NewburyportNews.com, Newburyport, MA

Local News

July 17, 2010

Beach pact to be final on Tuesday

$5.518M contract awarded for dredging of Merrimack River

PLUM ISLAND — The U.S. Army Corps of Engineers will award a contract Tuesday that will allow the long-awaited dredging of the Merrimack River channel and replenishment of beaches on Plum Island and Salisbury to begin as early as October.

As the proposed project nears reality, a multi-agency committee called the Merrimack River Beach Alliance is already thinking about what to do if the dredging yields more sand than expected.

Army Corps chief planner Mark Habel told the Beach Alliance yesterday that the agency has been working with an estimate of 160,000 cubic yards of sand, but if the channel is dredged to its full depth of 17 feet, that total could rise to perhaps 165,000 yards.
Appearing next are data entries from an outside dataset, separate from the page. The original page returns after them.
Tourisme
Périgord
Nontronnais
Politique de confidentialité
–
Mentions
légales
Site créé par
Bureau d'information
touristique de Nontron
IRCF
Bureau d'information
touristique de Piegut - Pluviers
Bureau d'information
Habel said the extra sand would simply be left on the beach at the project's final discharge location, and the Army Corps would consider its project completed. A state or local entity would then be free to redistribute or stockpile the sand.

Great Lakes Dredge & Dock Co. of Oak Brook, Ill., will be awarded the Army Corps contract after it submitted the apparent low bid for the work on May 20, $5.518 million. Great Lakes, the largest provider of dredging services in the country, according to its Web site, beat out two other bidders that quoted prices of $7.5 million and $10.7 million respectively.
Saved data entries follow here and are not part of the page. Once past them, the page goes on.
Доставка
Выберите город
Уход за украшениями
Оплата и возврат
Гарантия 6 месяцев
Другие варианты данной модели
Habel said the company expects to start work in early October and, if all goes smoothly, to take about two months to complete the job.

The head of the state Office of Coastal Zone Management, Deerin Babb-Brott, told alliance members meeting at Plum Island Taxpayers and Associates Hall yesterday that they should begin the application process immediately to gain the permits that would be needed to redeploy the excess sand to other beach locations.
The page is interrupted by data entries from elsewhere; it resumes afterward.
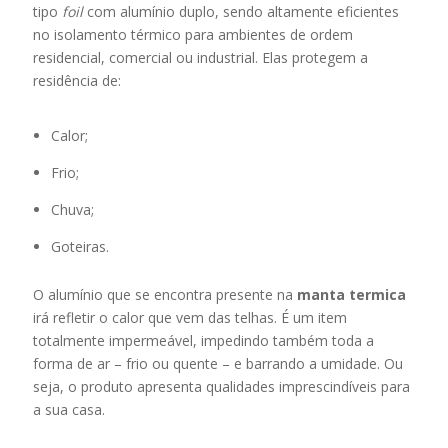
tipo
foil
com alumínio duplo, sendo altamente eficientes
no isolamento térmico para ambientes de ordem
residencial, comercial ou industrial. Elas protegem a
residência de:
Calor;
Frio;
Chuva;
Goteiras.
O alumínio que se encontra presente na
manta termica
irá refletir o calor que vem das telhas. É um item
totalmente impermeável, impedindo também toda a
forma de ar – frio ou quente – e barrando a umidade. Ou
seja, o produto apresenta qualidades imprescindíveis para
a sua casa.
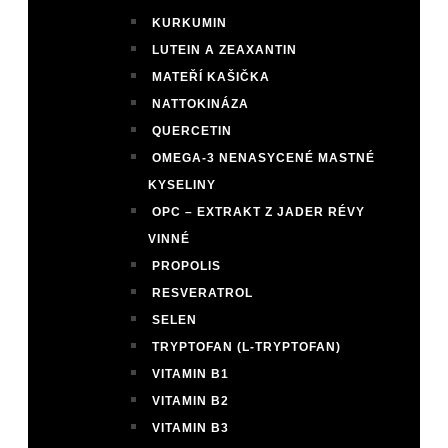
KURKUMIN
LUTEIN A ZEAXANTIN
MATEŘÍ KAŠIČKA
NATTOKINÁZA
QUERCETIN
OMEGA-3 NENASYCENÉ MASTNÉ
KYSELINY
OPC – EXTRAKT Z JADER RÉVY
VINNÉ
PROPOLIS
RESVERATROL
SELEN
TRYPTOFAN (L-TRYPTOFAN)
VITAMIN B1
VITAMIN B2
VITAMIN B3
Babb-Brott said legally mandated review and appeal periods would take until Oct. 1 even if the permit process were to begin then and there.

"Don't wait until the dredge shows up," he said.

State Sen. Bruce Tarr, Beach Alliance co-chairman, immediately set up a meeting for Monday afternoon for the conservation agents in Salisbury, Newburyport and Newbury; Babb-Brott; Department of Environmental Protection deputy regional director Eric Worrall; and consulting engineer David Vine of Vine Associates-GZA of Newburyport.

Tarr, a Gloucester Republican whose state Senate district includes Newbury, said the group should develop likely scenarios for deployment of the additional sand and begin preparing permit applications.

Planning has been under way for more than a year and a half, after accelerating beach erosion near Plum Island Center undermined one house and put half a dozen others in jeopardy.

The project calls for dredging the Merrimack River channel to a depth of 17 feet and depositing the dredged sand directly onto the beach at Plum Island and in Salisbury.

Habel said the first 40,000 yards of sand will be deposited on Salisbury Beach. The remainder will be pumped onto about 2,500 feet of Plum Island shoreline. The sand is expected to create 20 additional feet of dune along that stretch and an additional 50-foot width of beach.

The last time the channel was dredged, in 1999, the operation yielded 145,000 yards of sand, according to the Army Corps project website.

Sand from dredging operations is normally dumped near the shore, which is far cheaper than onshore deposit.

The additional project expense has been justified as cost-effective by an Army Corps report in January 2009 that indicated as many as 26 homes could be lost to erosion over the next 10 years if nothing were done.

The federal government is picking up the bulk of the tab for the project. The state Department of Conservation and Recreation is contributing, and the towns of Newbury and Salisbury also share some of the expense.